Zygote documentation on custom adjoints states `dx/dy`

(in the notation from the docs) is the Jacobian when `x`

, `y`

are vectors. I am struggling in relating this to an implementation.

For a function `f : R^N -> R^M`

modeled with `f = Chain(Dense(N, H, tanh), Dense(H, M))`

with hidden dimension `H`

, I intuitively thought `dy/dx`

would be an `MxN`

matrix, but as we all know intuition often fails so I experimented a bit.
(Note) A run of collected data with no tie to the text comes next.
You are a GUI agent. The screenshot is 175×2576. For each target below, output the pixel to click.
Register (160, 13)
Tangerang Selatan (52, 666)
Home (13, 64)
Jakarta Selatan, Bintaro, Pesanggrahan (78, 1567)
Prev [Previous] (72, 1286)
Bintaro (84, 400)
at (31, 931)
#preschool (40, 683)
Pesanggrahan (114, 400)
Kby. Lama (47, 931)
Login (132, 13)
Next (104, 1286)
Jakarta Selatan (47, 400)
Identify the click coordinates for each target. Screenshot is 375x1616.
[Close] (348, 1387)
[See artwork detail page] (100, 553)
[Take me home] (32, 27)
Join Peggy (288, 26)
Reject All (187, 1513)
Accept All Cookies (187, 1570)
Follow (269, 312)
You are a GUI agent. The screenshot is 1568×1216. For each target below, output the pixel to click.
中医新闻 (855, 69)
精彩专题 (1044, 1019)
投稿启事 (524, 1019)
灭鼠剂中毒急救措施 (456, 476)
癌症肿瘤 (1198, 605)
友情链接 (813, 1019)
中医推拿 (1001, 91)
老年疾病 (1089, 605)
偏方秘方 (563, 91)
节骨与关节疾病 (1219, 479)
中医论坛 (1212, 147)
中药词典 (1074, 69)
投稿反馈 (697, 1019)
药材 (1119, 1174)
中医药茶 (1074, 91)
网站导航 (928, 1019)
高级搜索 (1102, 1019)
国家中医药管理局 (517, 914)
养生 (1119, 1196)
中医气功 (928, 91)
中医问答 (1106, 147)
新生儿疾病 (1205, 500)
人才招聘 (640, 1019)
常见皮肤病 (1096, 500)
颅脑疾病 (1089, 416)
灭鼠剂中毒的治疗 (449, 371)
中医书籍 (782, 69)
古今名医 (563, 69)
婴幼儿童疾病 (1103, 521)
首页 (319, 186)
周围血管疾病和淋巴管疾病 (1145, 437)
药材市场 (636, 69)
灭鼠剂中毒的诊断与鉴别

Running

```
using Flux, Zygote
N, M, H = 2, 3, 16
g = Chain(Dense(N, H, tanh), Dense(H, M))
x = randn(N, 1)
y, back = Zygote.pullback(g, x)
back([])
```

gives` DimensionMismatch("matrix A has dimensions (16,3), matrix B has dimensions (0,1)")`

so it looks like `dy/dx`

is an `MxH`

matrix. Okay, cool, I guess this is the first matrix multiplication in the first `back`

call. But do I even get an `MxN`

matrix if I compute the back pass? No, running `back(ones(size(y)...))`

returns an `Nx1`

matrix. So how would I compute the “MxN” Jacobian?

I am clearly not thinking about this the right way. Could someone give me some pointers to this problem please? Reading the documentation has unfortunately not made it “click” for me.